|$18.3 Million Awarded in Dispute Over Medical Device Laser Deal|
|Trial lawyer Chris Hamilton helps Chapter 7 Trustee win misrepresentation claim|
|April 3, 2017 12:00 pm|
DALLAS – An arbitration panel recently awarded $18.3 million to the bankruptcy estate of a Dallas company that claimed it was fraudulently lured into a licensing deal to sell a medical laser machine used by doctors.
The three-judge panel ruled 2-1 that Santa Barbara Medical Innovations, LLC, “supplied false information and made misrepresentations” when it struck a deal to sell substantially all of its assets to Primcogent Solutions, LLC, in 2011, including distribution rights for the Zerona laser, a device billed as a noninvasive alternative to liposuction.
The transaction ultimately caused Primcogent to file for Chapter 11 bankruptcy in 2013 to reorganize its business.
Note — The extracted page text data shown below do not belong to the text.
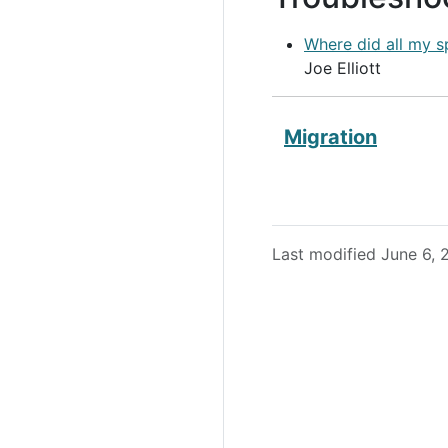
Where did all my s
Joe Elliott
Migration
Last modified June 6,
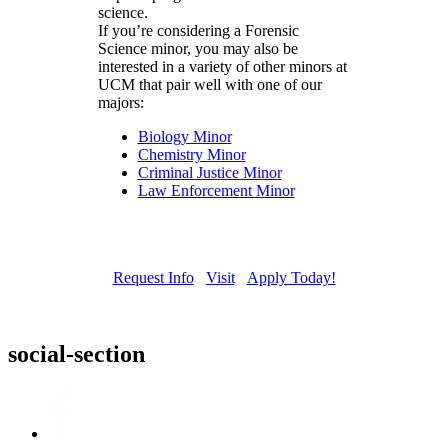
science.
If you’re considering a Forensic
Science minor, you may also be
interested in a variety of other minors at
UCM that pair well with one of our
majors:
Biology Minor
Chemistry Minor
Criminal Justice Minor
Law Enforcement Minor
Request Info
Visit
Apply Today!
social-section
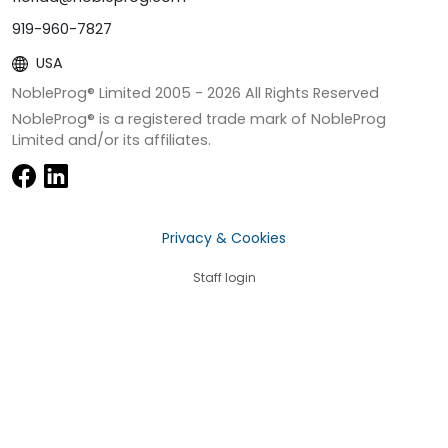
919-960-7827
USA
NobleProg® Limited 2005 -
2026
All Rights Reserved
NobleProg® is a registered trade mark of NobleProg
Limited and/or its affiliates.
Privacy & Cookies
Staff login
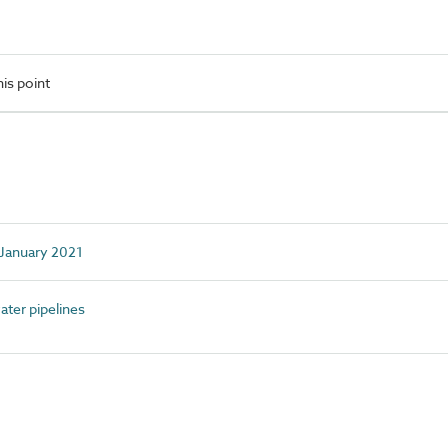
is point
d January 2021
ter pipelines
It sued Santa Barbara Medical Innovations and Zerona’s manufacturer Erchonia Corporation, based in McKinney, Texas, the same year, claiming company officials were misled about the machine’s revenue-generating potential and the number of lasers on the market. A Dallas federal judge eventually compelled the parties to arbitration.
According to the arbitration panel’s findings, Santa Barbara Medical Innovations failed to disclose to Primcogent that customers had actually been returning the machines and that the deterioration of a contractual relationship with Groupon was negatively affecting customer relationships.
The Chapter 7 Trustee, John D. Spicer, was represented in the proceedings by attorneys Chris Hamilton, Meagan Martin and Kevin Colquitt of the Dallas law firm Standly Hamilton, as special counsel appointed by the bankruptcy court. Prior to its Chapter 7 conversion, Primcogent Solutions was represented by Michelle Larson and Paul Silverstein of Andrews Kurth LLP.
“We are grateful that the entire panel of arbitrators paid such serious and close attention to the law and the evidence, in finding that Primcogent would not have entered into the deal if the true legal and financial picture had been properly disclosed,” Mr. Hamilton said. “This was a classic case of negligent misrepresentation to induce a transaction. This award will provide a strong measure of justice to the financial victims and creditors."
Co-defendant Erchonia Corporation settled with the Chapter 7 Trustee on the morning of opening statements in the arbitration hearing.